Inundaciones en el norte de Colombia: Iglesias evangélicas activan ayuda humanitaria y oración nacional
El norte de Colombia atraviesa una de las emergencias climáticas más graves de los últimos años tras intensas lluvias que han provocado inundaciones masivas en departamentos como Córdoba, Santander, Chocó y Antioquia.
De acuerdo con reportes oficiales y datos compartidos por la Confederación Evangélica de Colombia (CEDECOL), cerca del 80 % de los municipios del departamento de Córdoba se encuentran afectados por el desbordamiento de ríos y anegamientos prolongados, dejando miles de viviendas bajo el agua y pérdidas materiales totales para numerosas familias.
Hasta el momento, las autoridades han confirmado 22 personas fallecidas y al menos tres desaparecidas. Además, se investiga el manejo del embalse de la Central Hidroeléctrica de Urrá ante posibles irregularidades en la gestión del nivel del agua.
El gobernador de Córdoba, Erasmo Zuleta, describió la situación como inédita en la historia reciente del departamento. “No tenemos registros de un evento de esta magnitud”, declaró.
Impacto económico y social
El sector agropecuario también ha sufrido fuertes pérdidas. Se estima que más de 5.500 animales resultaron afectados, especialmente en zonas rurales donde las crecientes sorprendieron a los productores. En municipios como Lorica, residentes reportaron la muerte de ganado por ahogamiento mientras el nivel del agua continúa en aumento.
Las imágenes que circulan en redes sociales muestran barrios completamente anegados, familias evacuando con lo poco que lograron rescatar y comunidades enteras dependiendo de ayuda externa.
Respuesta de las iglesias evangélicas
Ante la magnitud de la crisis, la Confederación Evangélica de Colombia (CEDECOL) activó su red de respuesta humanitaria y abrió puntos de acopio en ciudades como Montería y Cartagena para recolectar alimentos no perecederos, ropa, agua potable y artículos de primera necesidad.
A través de su Comisión de Ayuda Humanitaria, voluntarios evangélicos comenzaron a asistir directamente a las familias desplazadas, ofreciendo apoyo espiritual y ayuda concreta.

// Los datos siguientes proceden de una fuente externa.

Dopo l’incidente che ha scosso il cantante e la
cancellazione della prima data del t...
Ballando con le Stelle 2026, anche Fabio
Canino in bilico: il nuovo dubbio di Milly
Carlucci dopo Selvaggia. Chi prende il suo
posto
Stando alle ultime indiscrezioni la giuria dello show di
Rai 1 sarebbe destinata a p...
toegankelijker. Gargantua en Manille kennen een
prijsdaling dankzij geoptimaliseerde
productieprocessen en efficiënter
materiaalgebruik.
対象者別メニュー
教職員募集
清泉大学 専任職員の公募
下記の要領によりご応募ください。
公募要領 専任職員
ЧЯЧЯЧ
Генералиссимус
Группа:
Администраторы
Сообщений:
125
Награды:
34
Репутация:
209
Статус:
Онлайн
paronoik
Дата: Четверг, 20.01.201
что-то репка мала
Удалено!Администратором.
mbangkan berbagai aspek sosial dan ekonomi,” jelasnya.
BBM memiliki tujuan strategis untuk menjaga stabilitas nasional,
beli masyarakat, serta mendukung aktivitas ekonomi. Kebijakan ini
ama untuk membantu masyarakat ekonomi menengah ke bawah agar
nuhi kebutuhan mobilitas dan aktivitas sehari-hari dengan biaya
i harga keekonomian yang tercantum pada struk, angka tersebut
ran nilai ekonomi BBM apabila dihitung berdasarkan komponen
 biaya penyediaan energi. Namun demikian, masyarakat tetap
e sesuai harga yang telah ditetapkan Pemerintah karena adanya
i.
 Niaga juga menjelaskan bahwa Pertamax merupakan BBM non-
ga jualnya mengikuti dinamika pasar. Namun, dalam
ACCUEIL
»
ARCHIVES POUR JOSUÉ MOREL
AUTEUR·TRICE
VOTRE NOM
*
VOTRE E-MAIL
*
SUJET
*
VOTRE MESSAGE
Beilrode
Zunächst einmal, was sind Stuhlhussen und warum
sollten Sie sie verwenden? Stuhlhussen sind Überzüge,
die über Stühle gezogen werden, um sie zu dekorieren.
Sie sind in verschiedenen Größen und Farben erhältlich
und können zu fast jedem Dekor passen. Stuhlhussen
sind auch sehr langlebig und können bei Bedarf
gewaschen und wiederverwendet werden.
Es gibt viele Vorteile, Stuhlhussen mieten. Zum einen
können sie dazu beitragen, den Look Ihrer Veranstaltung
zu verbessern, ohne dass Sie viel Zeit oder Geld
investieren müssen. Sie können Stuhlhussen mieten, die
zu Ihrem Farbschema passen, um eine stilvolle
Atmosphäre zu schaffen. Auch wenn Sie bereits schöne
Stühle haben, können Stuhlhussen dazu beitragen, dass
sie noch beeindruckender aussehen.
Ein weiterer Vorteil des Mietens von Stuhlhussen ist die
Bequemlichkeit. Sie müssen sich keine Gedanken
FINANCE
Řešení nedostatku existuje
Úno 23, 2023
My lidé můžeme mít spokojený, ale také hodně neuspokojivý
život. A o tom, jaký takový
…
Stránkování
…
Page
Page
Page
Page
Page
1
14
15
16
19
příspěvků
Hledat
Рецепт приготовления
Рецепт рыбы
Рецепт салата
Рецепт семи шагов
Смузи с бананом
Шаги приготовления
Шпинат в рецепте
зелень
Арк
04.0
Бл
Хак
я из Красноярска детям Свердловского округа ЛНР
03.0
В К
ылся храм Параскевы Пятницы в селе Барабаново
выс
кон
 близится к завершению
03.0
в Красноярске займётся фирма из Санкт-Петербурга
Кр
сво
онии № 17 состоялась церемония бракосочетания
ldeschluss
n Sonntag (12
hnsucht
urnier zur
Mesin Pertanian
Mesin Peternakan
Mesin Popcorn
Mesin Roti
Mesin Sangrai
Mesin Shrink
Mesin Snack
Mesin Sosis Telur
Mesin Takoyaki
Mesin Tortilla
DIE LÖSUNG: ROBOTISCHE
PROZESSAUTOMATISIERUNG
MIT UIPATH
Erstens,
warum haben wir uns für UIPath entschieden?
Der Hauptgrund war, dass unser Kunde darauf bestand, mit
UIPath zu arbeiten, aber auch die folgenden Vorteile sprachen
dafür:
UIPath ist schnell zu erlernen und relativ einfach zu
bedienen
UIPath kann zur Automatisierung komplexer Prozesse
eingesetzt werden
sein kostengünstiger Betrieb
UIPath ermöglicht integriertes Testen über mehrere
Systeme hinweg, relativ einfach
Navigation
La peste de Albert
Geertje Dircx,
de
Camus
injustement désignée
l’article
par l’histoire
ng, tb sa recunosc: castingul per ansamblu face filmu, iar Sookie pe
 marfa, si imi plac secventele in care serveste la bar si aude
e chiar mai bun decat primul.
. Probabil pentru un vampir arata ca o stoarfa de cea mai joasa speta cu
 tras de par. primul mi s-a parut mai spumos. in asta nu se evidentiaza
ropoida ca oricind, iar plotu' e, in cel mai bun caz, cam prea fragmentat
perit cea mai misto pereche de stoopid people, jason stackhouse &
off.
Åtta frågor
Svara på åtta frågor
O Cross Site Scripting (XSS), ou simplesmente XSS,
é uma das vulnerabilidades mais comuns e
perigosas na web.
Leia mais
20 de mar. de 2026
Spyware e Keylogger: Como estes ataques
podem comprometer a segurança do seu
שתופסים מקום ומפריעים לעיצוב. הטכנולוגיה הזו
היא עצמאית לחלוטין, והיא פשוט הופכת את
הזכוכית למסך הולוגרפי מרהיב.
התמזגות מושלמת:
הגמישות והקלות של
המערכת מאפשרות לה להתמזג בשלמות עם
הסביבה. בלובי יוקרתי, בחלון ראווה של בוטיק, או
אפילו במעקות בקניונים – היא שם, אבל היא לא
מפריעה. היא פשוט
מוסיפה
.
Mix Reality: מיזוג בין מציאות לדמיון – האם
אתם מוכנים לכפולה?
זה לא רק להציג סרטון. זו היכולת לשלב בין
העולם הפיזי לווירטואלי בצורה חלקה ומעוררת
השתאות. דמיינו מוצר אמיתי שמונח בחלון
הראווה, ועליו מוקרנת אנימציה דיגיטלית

“Nos movilizamos y estamos presentes en Montería, respondiendo al llamado de las comunidades afectadas por la emergencia. Oramos con las familias desplazadas y ofrecemos desayuno como una expresión tangible de amor y solidaridad”, expresó la organización en un comunicado difundido en redes sociales.
Además de la asistencia material, CEDECOL convocó a una jornada nacional de oración virtual, invitando a iglesias y creyentes de todo el país a interceder por las familias afectadas. La convocatoria citó 2 Crónicas 7:14 como fundamento bíblico para buscar consuelo y dirección en medio de la crisis.
Iglesia y Estado frente a la emergencia
El gobierno nacional ha desplegado ayuda a través de la Fuerza Aérea Colombiana y otras entidades de gestión del riesgo, enviando suministros y coordinando evacuaciones en las zonas más afectadas.
Sin embargo, en muchas comunidades las iglesias locales han sido el primer punto de contención emocional y asistencia inmediata, especialmente en sectores donde el acceso institucional es limitado.
Líderes evangélicos han enfatizado que la fe en tiempos de crisis no puede limitarse a palabras, sino que debe expresarse mediante acciones concretas de servicio al prójimo.
Mientras continúan las labores de rescate y evaluación de daños, las autoridades mantienen la alerta ante la posibilidad de nuevas lluvias que podrían agravar la situación en los próximos días.
La emergencia deja no solo un saldo trágico en vidas humanas y pérdidas económicas, sino también un desafío para la reconstrucción social y espiritual de las comunidades afectadas.